YOUR TASK: Both the line with "housewarmings." and the line with "Sustainability Strategy" in the records below must appear in the output, along with every line between them, exactly and with nothing added.

Records excerpted from a collection:
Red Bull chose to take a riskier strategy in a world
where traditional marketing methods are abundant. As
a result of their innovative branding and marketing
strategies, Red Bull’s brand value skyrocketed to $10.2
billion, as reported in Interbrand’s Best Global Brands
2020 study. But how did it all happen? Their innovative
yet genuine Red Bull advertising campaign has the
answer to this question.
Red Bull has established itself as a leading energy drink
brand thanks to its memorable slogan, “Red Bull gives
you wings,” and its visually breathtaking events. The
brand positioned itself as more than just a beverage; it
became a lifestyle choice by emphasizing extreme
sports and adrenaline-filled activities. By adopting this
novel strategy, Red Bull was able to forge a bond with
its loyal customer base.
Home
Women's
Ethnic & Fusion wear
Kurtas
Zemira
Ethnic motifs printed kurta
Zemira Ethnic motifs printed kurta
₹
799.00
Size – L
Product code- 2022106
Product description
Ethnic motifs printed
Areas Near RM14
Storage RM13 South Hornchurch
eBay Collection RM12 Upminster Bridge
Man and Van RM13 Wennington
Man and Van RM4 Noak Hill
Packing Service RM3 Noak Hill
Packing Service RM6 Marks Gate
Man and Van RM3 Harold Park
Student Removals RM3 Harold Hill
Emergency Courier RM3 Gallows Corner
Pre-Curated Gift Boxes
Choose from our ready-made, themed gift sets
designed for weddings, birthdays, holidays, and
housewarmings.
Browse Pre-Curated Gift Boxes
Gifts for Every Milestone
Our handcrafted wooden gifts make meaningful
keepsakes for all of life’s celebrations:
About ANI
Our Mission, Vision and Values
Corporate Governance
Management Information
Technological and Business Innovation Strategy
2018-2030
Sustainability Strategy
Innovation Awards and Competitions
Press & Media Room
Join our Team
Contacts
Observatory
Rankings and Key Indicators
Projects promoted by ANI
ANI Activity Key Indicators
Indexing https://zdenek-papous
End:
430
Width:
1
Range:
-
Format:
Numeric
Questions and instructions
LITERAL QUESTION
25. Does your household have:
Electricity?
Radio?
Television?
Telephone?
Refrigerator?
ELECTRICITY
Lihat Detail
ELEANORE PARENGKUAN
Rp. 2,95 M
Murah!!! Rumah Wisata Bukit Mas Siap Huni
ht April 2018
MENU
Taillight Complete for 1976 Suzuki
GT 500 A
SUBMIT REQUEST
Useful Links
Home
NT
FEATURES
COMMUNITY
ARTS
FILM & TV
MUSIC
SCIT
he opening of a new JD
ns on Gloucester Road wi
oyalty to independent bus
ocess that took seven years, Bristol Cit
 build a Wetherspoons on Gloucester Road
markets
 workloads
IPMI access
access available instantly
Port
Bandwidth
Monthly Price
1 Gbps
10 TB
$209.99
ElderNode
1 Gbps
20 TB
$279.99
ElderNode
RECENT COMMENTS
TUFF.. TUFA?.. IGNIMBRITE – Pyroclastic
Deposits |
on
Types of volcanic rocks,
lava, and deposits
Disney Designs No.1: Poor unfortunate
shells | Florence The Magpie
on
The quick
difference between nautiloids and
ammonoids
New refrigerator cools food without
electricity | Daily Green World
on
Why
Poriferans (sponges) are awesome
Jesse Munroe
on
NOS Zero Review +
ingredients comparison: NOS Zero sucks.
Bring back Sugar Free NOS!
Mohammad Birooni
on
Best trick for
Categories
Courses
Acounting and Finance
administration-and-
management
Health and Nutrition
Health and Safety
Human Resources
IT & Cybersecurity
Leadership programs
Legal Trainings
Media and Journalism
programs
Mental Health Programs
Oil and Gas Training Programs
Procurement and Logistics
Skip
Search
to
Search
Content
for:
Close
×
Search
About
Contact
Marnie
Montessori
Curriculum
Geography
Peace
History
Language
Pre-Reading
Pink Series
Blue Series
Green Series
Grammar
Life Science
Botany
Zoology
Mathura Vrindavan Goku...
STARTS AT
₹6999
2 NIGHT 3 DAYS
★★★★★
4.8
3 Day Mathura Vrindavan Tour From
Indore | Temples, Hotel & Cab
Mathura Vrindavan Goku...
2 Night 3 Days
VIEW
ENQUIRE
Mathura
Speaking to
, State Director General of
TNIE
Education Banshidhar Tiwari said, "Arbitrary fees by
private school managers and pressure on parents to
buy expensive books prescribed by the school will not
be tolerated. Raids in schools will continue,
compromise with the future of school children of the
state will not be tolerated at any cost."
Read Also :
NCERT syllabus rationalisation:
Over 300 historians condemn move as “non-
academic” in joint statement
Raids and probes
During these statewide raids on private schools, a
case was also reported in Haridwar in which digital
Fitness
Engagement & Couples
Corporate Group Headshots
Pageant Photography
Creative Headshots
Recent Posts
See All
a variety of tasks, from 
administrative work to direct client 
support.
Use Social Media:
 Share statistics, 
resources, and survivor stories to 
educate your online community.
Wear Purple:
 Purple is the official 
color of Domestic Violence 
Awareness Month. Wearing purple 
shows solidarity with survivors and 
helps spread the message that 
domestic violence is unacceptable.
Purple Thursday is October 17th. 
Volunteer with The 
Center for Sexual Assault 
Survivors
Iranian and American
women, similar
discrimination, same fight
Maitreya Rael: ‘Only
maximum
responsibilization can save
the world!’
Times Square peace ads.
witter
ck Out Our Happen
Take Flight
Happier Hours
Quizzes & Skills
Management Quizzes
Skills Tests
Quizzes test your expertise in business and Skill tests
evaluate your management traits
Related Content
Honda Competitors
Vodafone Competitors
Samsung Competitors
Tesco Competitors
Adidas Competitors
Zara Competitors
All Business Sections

SOLUTION TO THIS EXERCISE:
housewarmings.
Browse Pre-Curated Gift Boxes
Gifts for Every Milestone
Our handcrafted wooden gifts make meaningful
keepsakes for all of life’s celebrations:
About ANI
Our Mission, Vision and Values
Corporate Governance
Management Information
Technological and Business Innovation Strategy
2018-2030
Sustainability Strategy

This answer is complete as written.